Megan (maefourtwenty) wrote,
Megan
maefourtwenty

Rain

Today I'm hardened with a shell of depression. What is keeping me from breaking out, moving on, trying? I don't know if it's sheer intimidation, or fear, that keeps me in this crowded bubble, latching onto gross familiarity, and new men to dote on me to remind me I'm worth something. Why can't I just be satisfied alone?

None of this came from thin air. It brewed from seeing him again. The one guy who I feel most like myself with, and most flawful with. It's a horrifyingly realistic place. He illuminates my flaws, but also makes me feel like I'm appreciated for things no one else will ever understand.

Emotional unavailability left us in this divided cell; a world of our own laced with graceful text messages and moon sharing, though we both know we can't thrive off either. We just live out our days without eachother but share some jarring connection that reminds me every day how I'll never be complete without his voice in the back of mind bouncing my echo.
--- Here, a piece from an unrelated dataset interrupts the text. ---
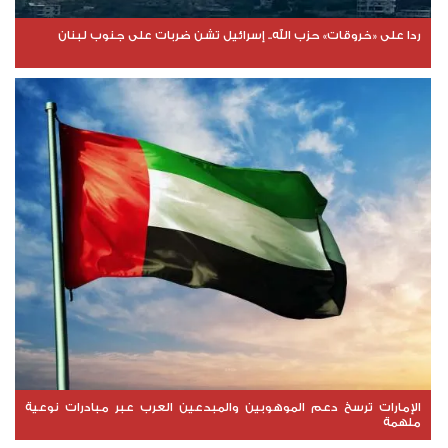
ردا على «خروقات» حزب الله.. إسرائيل تشن ضربات على جنوب لبنان
الإمارات ترسخ دعم الموهوبين والمبدعين العرب عبر مبادرات نوعية
ملهمة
I feel like I have no sense of self in days like these, like I have no idea who I am, what I want, or what I am doing. Do I write poetry, or hoetry that embodies what everyone else has already said. Do I write to execute or for publicity? I'm about to graduate college and don't even know if I like my major. I went to three different schools, all of which I liked and hated. I feel like I could be dropped anywhere and fit in; an aspect about myself I used to think was cool, now I fear it means I have zero sense of self and can conform to anything. I don't know what I believe in, I don't know if I ever loved.

If I am floating in this universe for a purpose, I've yet to find it. I know this is the brutal art of life, and I'm still young, but I doubt that my fulfillment of any goal will come out of being stuck in my mothers house and writing on livejournal.